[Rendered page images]
»»

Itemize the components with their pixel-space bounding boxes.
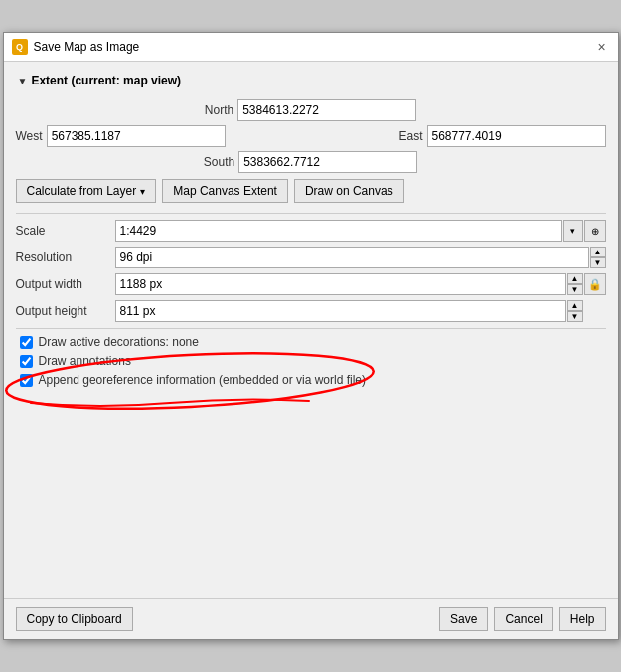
- calculate-from-layer-label: Calculate from Layer: [27, 184, 137, 198]
- append-georeference-checkbox[interactable]: [20, 374, 33, 387]
- resolution-label: Resolution: [16, 251, 115, 264]
- draw-decorations-checkbox[interactable]: [20, 336, 33, 349]
- output-width-label: Output width: [16, 277, 115, 291]
- south-input[interactable]: [238, 151, 417, 173]
- output-width-spin-up[interactable]: ▲: [567, 273, 583, 284]
- output-width-spin-down[interactable]: ▼: [567, 284, 583, 295]
- map-canvas-extent-label: Map Canvas Extent: [173, 184, 277, 198]
- output-width-input[interactable]: [115, 273, 566, 295]
- draw-decorations-row: Draw active decorations: none: [16, 335, 606, 349]
- output-height-label: Output height: [16, 304, 115, 318]
- extent-buttons: Calculate from Layer ▾ Map Canvas Extent…: [16, 179, 606, 203]
- draw-decorations-label: Draw active decorations: none: [39, 335, 199, 349]
- dialog-content: ▼ Extent (current: map view) North West …: [4, 62, 618, 598]
- scale-input[interactable]: [115, 220, 562, 242]
- calculate-from-layer-button[interactable]: Calculate from Layer ▾: [16, 179, 157, 203]
- output-height-input-container: ▲ ▼ 🔒: [115, 300, 606, 322]
- extent-header: ▼ Extent (current: map view): [16, 70, 606, 91]
- output-height-row: Output height ▲ ▼ 🔒: [16, 300, 606, 322]
- south-label: South: [204, 155, 234, 169]
- calculate-dropdown-icon: ▾: [140, 186, 145, 197]
- draw-on-canvas-label: Draw on Canvas: [305, 184, 393, 198]
- help-button[interactable]: Help: [559, 607, 606, 631]
- footer: Copy to Clipboard Save Cancel Help: [4, 598, 618, 639]
- output-height-spin-up[interactable]: ▲: [567, 300, 583, 311]
- east-group: East: [390, 125, 605, 147]
- scale-label: Scale: [16, 224, 115, 238]
- output-width-spinner: ▲ ▼: [567, 273, 583, 295]
- cancel-button[interactable]: Cancel: [494, 607, 552, 631]
- output-width-row: Output width ▲ ▼ 🔒: [16, 273, 606, 295]
- copy-clipboard-label: Copy to Clipboard: [27, 612, 122, 626]
- output-height-spinner: ▲ ▼: [567, 300, 583, 322]
- title-bar-left: Q Save Map as Image: [12, 39, 140, 55]
- draw-on-canvas-button[interactable]: Draw on Canvas: [294, 179, 404, 203]
- scale-extra-button[interactable]: ⊕: [584, 220, 606, 242]
- output-height-spin-down[interactable]: ▼: [567, 311, 583, 322]
- copy-clipboard-button[interactable]: Copy to Clipboard: [16, 607, 133, 631]
- draw-annotations-checkbox[interactable]: [20, 355, 33, 368]
- resolution-spin-down[interactable]: ▼: [590, 257, 606, 268]
- separator-2: [16, 328, 606, 329]
- east-label: East: [398, 129, 422, 143]
- west-label: West: [16, 129, 43, 143]
- save-label: Save: [450, 612, 477, 626]
- resolution-row: Resolution ▲ ▼: [16, 247, 606, 268]
- west-input[interactable]: [47, 125, 226, 147]
- south-row: South: [16, 151, 606, 173]
- resolution-input-container: ▲ ▼: [115, 247, 606, 268]
- scale-row: Scale ▾ ⊕: [16, 220, 606, 242]
- map-canvas-extent-button[interactable]: Map Canvas Extent: [162, 179, 288, 203]
- north-label: North: [205, 103, 233, 117]
- help-label: Help: [570, 612, 595, 626]
- resolution-spin-up[interactable]: ▲: [590, 247, 606, 257]
- cancel-label: Cancel: [505, 612, 542, 626]
- collapse-icon[interactable]: ▼: [18, 76, 28, 86]
- output-width-input-container: ▲ ▼ 🔒: [115, 273, 606, 295]
- extent-title: Extent (current: map view): [31, 74, 181, 87]
- footer-right: Save Cancel Help: [439, 607, 605, 631]
- lock-icon[interactable]: 🔒: [584, 273, 606, 295]
- separator-1: [16, 213, 606, 214]
- main-area: [16, 392, 606, 590]
- north-row: North: [16, 99, 606, 121]
- output-height-input[interactable]: [115, 300, 566, 322]
- title-bar: Q Save Map as Image ×: [4, 33, 618, 62]
- close-button[interactable]: ×: [594, 39, 610, 55]
- west-group: West: [16, 125, 226, 147]
- append-georeference-label: Append georeference information (embedde…: [39, 373, 367, 387]
- resolution-spinner: ▲ ▼: [590, 247, 606, 268]
- resolution-input[interactable]: [115, 247, 589, 268]
- north-input[interactable]: [237, 99, 416, 121]
- scale-input-container: ▾ ⊕: [115, 220, 606, 242]
- draw-annotations-label: Draw annotations: [39, 354, 131, 368]
- window-title: Save Map as Image: [34, 40, 140, 54]
- west-east-row: West East: [16, 125, 606, 147]
- save-button[interactable]: Save: [439, 607, 488, 631]
- east-input[interactable]: [427, 125, 606, 147]
- append-georeference-row: Append georeference information (embedde…: [16, 373, 606, 387]
- dialog-window: Q Save Map as Image × ▼ Extent (current:…: [3, 32, 619, 640]
- scale-dropdown-button[interactable]: ▾: [563, 220, 583, 242]
- draw-annotations-row: Draw annotations: [16, 354, 606, 368]
- app-icon: Q: [12, 39, 28, 55]
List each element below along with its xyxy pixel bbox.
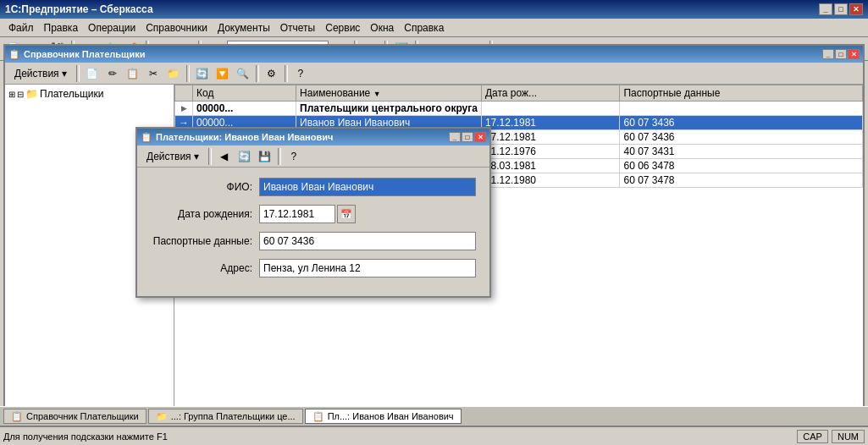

««

Task requirements: Find how many lines contain "Copy" in the data. Write that number and nothing else.

Written answer: 3